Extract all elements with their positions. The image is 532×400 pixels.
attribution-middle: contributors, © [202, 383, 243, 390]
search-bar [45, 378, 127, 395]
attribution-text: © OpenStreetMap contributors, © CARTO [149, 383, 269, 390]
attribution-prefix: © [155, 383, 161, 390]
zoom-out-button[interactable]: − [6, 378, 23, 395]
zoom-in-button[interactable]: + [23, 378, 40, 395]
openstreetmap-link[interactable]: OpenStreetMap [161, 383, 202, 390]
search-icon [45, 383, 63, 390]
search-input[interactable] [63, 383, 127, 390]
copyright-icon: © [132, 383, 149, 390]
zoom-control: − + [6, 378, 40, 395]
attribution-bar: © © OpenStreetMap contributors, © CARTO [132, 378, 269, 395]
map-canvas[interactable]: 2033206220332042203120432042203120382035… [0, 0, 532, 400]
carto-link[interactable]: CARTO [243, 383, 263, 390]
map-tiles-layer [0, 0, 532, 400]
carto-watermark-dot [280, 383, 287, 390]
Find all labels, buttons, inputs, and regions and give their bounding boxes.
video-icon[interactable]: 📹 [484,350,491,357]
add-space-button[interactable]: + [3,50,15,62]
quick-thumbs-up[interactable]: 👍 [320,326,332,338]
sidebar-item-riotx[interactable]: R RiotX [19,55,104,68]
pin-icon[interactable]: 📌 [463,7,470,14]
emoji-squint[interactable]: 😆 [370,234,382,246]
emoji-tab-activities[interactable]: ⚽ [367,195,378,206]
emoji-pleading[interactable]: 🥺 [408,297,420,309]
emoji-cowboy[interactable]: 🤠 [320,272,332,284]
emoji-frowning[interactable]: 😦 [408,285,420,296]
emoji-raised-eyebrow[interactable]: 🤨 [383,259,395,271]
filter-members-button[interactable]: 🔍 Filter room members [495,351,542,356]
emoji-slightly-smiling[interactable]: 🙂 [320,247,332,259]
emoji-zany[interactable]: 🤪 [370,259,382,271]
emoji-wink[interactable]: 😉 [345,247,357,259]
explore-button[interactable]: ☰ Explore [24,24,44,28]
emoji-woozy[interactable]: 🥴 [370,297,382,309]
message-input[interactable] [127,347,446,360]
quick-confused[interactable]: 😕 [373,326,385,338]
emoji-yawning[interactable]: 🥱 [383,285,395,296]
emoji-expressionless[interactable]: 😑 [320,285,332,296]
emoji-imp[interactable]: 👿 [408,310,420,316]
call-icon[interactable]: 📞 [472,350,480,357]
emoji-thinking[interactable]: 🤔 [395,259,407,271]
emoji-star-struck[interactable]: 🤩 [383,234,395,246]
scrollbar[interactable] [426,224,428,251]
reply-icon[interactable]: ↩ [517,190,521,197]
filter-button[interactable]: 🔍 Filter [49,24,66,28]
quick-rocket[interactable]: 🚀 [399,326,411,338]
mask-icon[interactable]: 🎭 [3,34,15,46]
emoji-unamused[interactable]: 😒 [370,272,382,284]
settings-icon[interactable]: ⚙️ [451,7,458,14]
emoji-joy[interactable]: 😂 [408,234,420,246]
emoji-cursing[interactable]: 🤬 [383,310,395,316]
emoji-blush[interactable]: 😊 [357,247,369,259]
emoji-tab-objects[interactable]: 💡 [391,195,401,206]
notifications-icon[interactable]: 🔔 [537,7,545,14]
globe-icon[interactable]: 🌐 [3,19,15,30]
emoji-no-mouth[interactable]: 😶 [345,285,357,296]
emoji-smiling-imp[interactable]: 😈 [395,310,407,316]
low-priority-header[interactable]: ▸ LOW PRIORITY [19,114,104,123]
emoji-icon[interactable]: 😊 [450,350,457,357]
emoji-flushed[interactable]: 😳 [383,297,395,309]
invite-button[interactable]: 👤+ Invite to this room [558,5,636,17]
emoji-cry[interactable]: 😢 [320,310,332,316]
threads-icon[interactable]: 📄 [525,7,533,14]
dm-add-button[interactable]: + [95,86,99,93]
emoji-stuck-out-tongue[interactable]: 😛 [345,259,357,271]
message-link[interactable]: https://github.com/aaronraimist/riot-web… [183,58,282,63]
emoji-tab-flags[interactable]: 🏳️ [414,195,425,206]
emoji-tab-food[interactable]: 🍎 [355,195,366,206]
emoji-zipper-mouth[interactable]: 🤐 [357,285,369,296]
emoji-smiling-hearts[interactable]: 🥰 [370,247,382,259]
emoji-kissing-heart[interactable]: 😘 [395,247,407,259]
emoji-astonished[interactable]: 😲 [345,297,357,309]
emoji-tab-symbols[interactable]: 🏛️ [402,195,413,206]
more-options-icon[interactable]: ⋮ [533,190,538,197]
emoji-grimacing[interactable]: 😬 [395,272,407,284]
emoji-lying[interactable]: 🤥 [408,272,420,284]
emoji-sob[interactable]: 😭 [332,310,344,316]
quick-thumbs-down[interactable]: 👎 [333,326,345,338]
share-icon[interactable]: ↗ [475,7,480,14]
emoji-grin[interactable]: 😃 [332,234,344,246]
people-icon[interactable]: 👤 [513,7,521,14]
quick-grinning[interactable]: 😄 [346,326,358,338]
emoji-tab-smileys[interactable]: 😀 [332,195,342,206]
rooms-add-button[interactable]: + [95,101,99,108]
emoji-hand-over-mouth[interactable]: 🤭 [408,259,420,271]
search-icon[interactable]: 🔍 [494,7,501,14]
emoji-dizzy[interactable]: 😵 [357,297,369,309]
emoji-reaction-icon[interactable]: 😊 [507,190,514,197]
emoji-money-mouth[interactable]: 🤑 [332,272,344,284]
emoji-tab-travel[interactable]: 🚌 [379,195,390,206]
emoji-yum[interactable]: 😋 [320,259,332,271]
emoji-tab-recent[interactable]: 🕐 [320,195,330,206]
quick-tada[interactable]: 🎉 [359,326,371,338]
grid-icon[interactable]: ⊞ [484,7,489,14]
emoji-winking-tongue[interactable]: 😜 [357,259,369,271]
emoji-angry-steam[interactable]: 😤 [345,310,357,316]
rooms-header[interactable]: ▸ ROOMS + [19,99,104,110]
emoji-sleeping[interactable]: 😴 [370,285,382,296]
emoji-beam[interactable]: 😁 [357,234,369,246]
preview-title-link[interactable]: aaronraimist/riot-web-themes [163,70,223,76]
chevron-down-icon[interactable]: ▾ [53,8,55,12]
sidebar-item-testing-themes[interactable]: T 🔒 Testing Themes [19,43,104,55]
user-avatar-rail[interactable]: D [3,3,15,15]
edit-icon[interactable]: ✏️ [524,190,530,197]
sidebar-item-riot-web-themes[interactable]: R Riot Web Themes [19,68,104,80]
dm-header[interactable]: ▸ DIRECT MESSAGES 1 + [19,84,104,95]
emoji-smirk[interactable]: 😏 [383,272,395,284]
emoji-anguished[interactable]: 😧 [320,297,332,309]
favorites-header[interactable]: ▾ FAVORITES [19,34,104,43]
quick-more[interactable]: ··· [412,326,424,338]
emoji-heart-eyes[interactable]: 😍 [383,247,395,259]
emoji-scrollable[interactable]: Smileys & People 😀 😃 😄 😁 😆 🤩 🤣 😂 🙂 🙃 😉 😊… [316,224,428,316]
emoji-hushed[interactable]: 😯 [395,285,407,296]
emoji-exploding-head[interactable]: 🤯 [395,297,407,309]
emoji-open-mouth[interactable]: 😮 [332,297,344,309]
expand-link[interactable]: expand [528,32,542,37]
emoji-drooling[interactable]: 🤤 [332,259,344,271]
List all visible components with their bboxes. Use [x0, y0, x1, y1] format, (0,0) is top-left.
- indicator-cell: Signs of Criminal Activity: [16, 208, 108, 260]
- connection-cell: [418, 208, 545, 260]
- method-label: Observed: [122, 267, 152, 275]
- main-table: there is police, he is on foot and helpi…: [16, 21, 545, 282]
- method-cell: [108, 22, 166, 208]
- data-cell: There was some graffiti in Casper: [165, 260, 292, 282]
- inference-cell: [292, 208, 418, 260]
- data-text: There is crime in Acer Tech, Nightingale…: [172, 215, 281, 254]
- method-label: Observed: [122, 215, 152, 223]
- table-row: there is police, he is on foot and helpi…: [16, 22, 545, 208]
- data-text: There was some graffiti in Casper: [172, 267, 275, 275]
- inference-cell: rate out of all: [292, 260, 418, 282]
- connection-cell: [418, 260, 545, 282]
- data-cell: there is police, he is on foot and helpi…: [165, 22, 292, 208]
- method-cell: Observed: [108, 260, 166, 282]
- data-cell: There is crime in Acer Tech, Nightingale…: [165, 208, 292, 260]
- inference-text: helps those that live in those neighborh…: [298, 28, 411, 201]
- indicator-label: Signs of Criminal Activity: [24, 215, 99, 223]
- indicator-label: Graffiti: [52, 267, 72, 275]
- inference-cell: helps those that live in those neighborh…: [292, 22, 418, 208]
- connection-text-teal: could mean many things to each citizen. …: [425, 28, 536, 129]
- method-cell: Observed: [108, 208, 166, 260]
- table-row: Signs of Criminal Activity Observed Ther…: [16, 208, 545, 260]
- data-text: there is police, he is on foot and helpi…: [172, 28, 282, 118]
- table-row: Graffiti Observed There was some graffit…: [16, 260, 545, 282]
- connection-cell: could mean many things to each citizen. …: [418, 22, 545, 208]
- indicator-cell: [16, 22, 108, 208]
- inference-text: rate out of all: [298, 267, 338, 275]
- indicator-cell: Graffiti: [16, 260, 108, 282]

§ Prompt
Starting with the line that contains "List all visible", copy each line through the end of the data exactly, and leave out all earlier lines.

§ Output of the exercise
List all visible components with their bboxes. Use [x0, y0, x1, y1] format, (0,0) is top-left.
- indicator-cell: Signs of Criminal Activity: [16, 208, 108, 260]
- connection-cell: [418, 208, 545, 260]
- method-label: Observed: [122, 267, 152, 275]
- main-table: there is police, he is on foot and helpi…: [16, 21, 545, 282]
- method-cell: [108, 22, 166, 208]
- data-cell: There was some graffiti in Casper: [165, 260, 292, 282]
- inference-cell: [292, 208, 418, 260]
- data-text: There is crime in Acer Tech, Nightingale…: [172, 215, 281, 254]
- method-label: Observed: [122, 215, 152, 223]
- table-row: there is police, he is on foot and helpi…: [16, 22, 545, 208]
- data-text: There was some graffiti in Casper: [172, 267, 275, 275]
- inference-cell: rate out of all: [292, 260, 418, 282]
- connection-cell: [418, 260, 545, 282]
- data-cell: there is police, he is on foot and helpi…: [165, 22, 292, 208]
- method-cell: Observed: [108, 260, 166, 282]
- data-cell: There is crime in Acer Tech, Nightingale…: [165, 208, 292, 260]
- inference-text: helps those that live in those neighborh…: [298, 28, 411, 201]
- indicator-label: Signs of Criminal Activity: [24, 215, 99, 223]
- indicator-label: Graffiti: [52, 267, 72, 275]
- inference-cell: helps those that live in those neighborh…: [292, 22, 418, 208]
- connection-text-teal: could mean many things to each citizen. …: [425, 28, 536, 129]
- method-cell: Observed: [108, 208, 166, 260]
- table-row: Signs of Criminal Activity Observed Ther…: [16, 208, 545, 260]
- data-text: there is police, he is on foot and helpi…: [172, 28, 282, 118]
- table-row: Graffiti Observed There was some graffit…: [16, 260, 545, 282]
- connection-cell: could mean many things to each citizen. …: [418, 22, 545, 208]
- indicator-cell: [16, 22, 108, 208]
- inference-text: rate out of all: [298, 267, 338, 275]
- indicator-cell: Graffiti: [16, 260, 108, 282]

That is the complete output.